I'm aware of that, the person I quoted apparently is not.


----------



## HalosGhost (Jun 29, 2011)

yarly said:


> rtorrent found in linux optware (or compiled from the source) works just fine on the phone. However, if you're not inclined to use the command line, it's not for you.


Yarly, I'd be very interested in having access to linux optware and the ipkg client, have you done this? If so, please message me, I'd like to discuss how best to go about doing so.

All the best,

-HG


----------



## th33ch0 (Sep 22, 2011)

yarly said:


> Torrent does not imply illegal. Fix your logic.
> 
> A → B ≠ B → A
> 
> rtorrent found in linux optware (or compiled from the source) works just fine on the phone. However, if you're not inclined to use the command line, it's not for you.

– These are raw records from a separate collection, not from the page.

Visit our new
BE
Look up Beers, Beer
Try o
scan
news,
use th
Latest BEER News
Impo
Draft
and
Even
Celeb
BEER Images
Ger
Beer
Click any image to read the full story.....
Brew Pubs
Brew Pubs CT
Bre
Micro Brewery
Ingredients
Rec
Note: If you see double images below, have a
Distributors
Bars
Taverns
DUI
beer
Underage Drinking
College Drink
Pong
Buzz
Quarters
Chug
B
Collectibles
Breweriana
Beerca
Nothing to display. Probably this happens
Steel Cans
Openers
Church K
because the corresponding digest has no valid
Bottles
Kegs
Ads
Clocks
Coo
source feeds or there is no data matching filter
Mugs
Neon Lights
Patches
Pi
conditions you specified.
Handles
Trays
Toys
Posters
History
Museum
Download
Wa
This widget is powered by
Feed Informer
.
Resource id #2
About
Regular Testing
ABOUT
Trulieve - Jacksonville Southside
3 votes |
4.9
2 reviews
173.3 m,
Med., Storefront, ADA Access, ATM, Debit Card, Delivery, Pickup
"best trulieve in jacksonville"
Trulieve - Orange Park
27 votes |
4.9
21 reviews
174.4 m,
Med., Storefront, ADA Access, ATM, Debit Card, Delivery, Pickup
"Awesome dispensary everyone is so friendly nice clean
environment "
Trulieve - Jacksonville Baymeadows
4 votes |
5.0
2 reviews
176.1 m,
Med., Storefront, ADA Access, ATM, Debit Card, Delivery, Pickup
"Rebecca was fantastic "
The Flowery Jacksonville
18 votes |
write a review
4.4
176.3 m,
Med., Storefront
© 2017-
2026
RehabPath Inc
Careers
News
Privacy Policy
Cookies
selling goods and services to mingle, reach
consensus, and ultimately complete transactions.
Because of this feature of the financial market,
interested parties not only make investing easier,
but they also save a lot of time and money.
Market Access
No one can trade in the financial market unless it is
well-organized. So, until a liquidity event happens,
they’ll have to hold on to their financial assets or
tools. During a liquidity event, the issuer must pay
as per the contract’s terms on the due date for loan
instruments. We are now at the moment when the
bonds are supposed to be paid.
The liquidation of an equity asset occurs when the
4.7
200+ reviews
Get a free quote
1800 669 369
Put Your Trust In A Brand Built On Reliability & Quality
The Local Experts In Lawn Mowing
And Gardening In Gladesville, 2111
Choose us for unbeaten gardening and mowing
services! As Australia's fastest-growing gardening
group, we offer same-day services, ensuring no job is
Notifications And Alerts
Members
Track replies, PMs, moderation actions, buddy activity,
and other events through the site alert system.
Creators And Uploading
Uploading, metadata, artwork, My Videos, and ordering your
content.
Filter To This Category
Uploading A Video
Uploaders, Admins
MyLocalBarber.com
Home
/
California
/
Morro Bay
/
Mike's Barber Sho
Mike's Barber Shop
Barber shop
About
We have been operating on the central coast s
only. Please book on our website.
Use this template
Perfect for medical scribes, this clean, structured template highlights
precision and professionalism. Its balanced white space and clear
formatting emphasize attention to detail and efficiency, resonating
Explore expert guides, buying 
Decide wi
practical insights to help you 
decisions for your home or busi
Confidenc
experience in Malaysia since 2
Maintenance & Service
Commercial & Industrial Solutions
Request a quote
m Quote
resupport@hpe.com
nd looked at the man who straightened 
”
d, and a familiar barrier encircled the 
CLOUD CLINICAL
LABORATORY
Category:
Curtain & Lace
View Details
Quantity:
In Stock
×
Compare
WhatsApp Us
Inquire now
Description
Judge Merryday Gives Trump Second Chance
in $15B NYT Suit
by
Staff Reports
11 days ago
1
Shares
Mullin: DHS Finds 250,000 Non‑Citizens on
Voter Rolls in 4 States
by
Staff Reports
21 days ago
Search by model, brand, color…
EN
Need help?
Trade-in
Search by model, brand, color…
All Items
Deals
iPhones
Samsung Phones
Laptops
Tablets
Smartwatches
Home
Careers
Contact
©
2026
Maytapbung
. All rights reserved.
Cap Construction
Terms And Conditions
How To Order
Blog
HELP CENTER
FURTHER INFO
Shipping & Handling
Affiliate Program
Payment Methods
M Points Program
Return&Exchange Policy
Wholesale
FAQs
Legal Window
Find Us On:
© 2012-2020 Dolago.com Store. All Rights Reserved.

I'm familiar with the command line just a simple mistake. I will be looking into this as well as another option. Currently just use utorrent. Wish they had a GUI for Android.


----------



## yarly (Jun 22, 2011)

HalosGhost said:


> Yarly, I'd be very interested in having access to linux optware and the ipkg client, have you done this? If so, please message me, I'd like to discuss how best to go about doing so.
> 
> All the best,
> 
> -HG


Here you go 

Does not require a nook despite the claims. I havent tried it on the thunderbolt yet, but I have tried it just to test in the android emulator and it worked okay.

http://forum.xda-developers.com/showthread.php?p=15466968#post15466968

There's also this: http://inportb.com/2010/10/17/debian-packages-on-android-phones/

http://nookdevs.com/Optware_for_Android


----------



## legacystar (Jun 9, 2011)

I use adownloader and its awesome because its free and there is no download speed limit. I've maxed my tbolt out at 30 Mb/s


----------



## HalosGhost (Jun 29, 2011)

yarly said:


> Here you go
> Does not require a nook despite the claims. I havent tried it on the thunderbolt yet


Awesome, Thank you. I will be testing this in the next few days on my TB, my Eris, and depending on when I get it/them back, a host of Droid 1s. I'll report back. I've been wanting a binary command-line update system for such a long time now.

Also, I've looked at that importb opkg system before, and I've gotten it up and running before, but that would still require me to compile my own binaries as there are (almost) no repos available for it. That's why I'm so psyched for optware.

All the best,

-HG


----------